Problem: Could the records below be restated word for word, without a single picture?
[Input records]
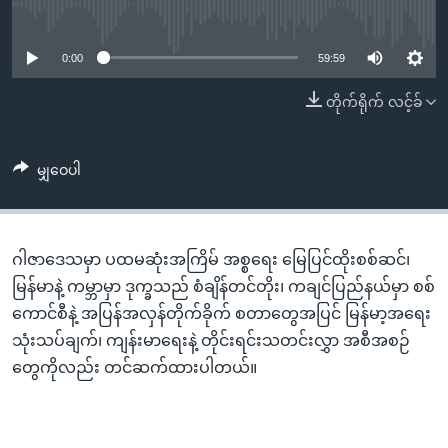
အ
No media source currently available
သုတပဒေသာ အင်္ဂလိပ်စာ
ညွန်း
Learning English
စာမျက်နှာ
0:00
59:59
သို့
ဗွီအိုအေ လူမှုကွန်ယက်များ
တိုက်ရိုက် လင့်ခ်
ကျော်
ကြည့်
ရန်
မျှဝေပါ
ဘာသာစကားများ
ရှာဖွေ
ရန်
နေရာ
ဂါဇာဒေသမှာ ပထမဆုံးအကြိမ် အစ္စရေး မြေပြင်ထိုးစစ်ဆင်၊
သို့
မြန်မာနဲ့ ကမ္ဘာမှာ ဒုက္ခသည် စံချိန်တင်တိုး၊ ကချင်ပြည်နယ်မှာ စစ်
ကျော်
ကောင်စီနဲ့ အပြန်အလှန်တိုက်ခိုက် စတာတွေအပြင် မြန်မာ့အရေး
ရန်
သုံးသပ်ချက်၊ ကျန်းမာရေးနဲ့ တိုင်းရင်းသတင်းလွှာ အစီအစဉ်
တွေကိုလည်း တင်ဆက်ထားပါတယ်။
[/Input records]
Finished task:
အ
No media source currently available
သုတပဒေသာ အင်္ဂလိပ်စာ
ညွန်း
Learning English
စာမျက်နှာ
0:00
59:59
သို့
ဗွီအိုအေ လူမှုကွန်ယက်များ
တိုက်ရိုက် လင့်ခ်
ကျော်
ကြည့်
ရန်
မျှဝေပါ
ဘာသာစကားများ
ရှာဖွေ
ရန်
နေရာ
ဂါဇာဒေသမှာ ပထမဆုံးအကြိမ် အစ္စရေး မြေပြင်ထိုးစစ်ဆင်၊
သို့
မြန်မာနဲ့ ကမ္ဘာမှာ ဒုက္ခသည် စံချိန်တင်တိုး၊ ကချင်ပြည်နယ်မှာ စစ်
ကျော်
ကောင်စီနဲ့ အပြန်အလှန်တိုက်ခိုက် စတာတွေအပြင် မြန်မာ့အရေး
ရန်
သုံးသပ်ချက်၊ ကျန်းမာရေးနဲ့ တိုင်းရင်းသတင်းလွှာ အစီအစဉ်
တွေကိုလည်း တင်ဆက်ထားပါတယ်။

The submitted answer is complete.